For the diagnosis of neck recurrence, ultrasound has been shown to be more sensitive than neck CT, which, in turn, is more sensitive than neck palpation. There is no evidence, however, regarding any improvement in survival or any cost-effectiveness of routine follow-up neck screening using ultrasound or neck CT to detect regional recurrences, as compared with routine clinical follow-up of the neck. Level 3 evidence suggests that routine CT scanning of the neck may provide evidence in favor of recurrence earlier than clinical examination, for a proportion of patients (41% in the study by Hermans and colleagues). This does not imply that earlier detection leads to better outcomes, however.
The high sensitivity (94%), specificity (82%), and negative predictive value (95%) of PET for detecting local recurrence for head and neck cancers treated by radiation therapy or chemoradiation has been confirmed by a large meta-analysis published in 2008 (level 1 evidence).
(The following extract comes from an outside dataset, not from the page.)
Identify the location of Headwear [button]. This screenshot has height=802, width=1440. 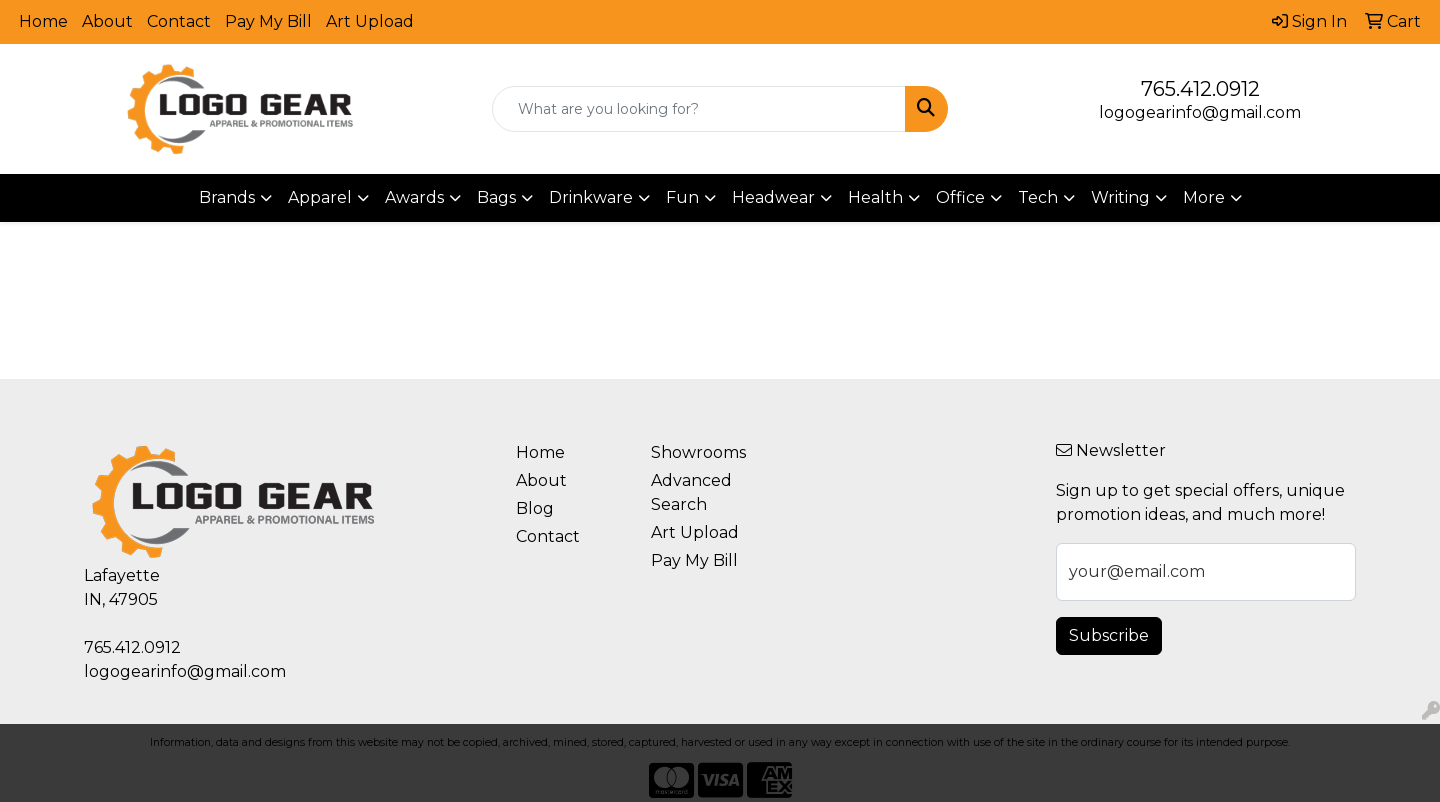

There is currently no evidence showing any improvement in patient outcomes, however, by the routine use of PET. Finally, in the systematic literature review by Manikantan and colleagues, routine follow-up bronchoscopy and esophagoscopy were found to be “not warranted,” because of the cost, morbidity, and low rate of second primary tumors diagnosed (2%–6% of patients with laryngeal cancer, level 3 evidence).
Hypothyroidism, symptomatic or subclinical, in patients treated for head and neck cancer has a reported prevalence of 5% to 56%, although the actuarial incidence at 10 years may exceed 90%. There is only one prospective study of hypothyroidism in patients treated for head and neck cancer in which the median time to hypothyroidism was 8 months, and 83% of the cases of hypothyroidism occurred within 1 year of treatment (level 3 evidence). Based on these data, current guidelines recommend thyroid function studies every 6 to 12 months following treatment of head and neck cancers.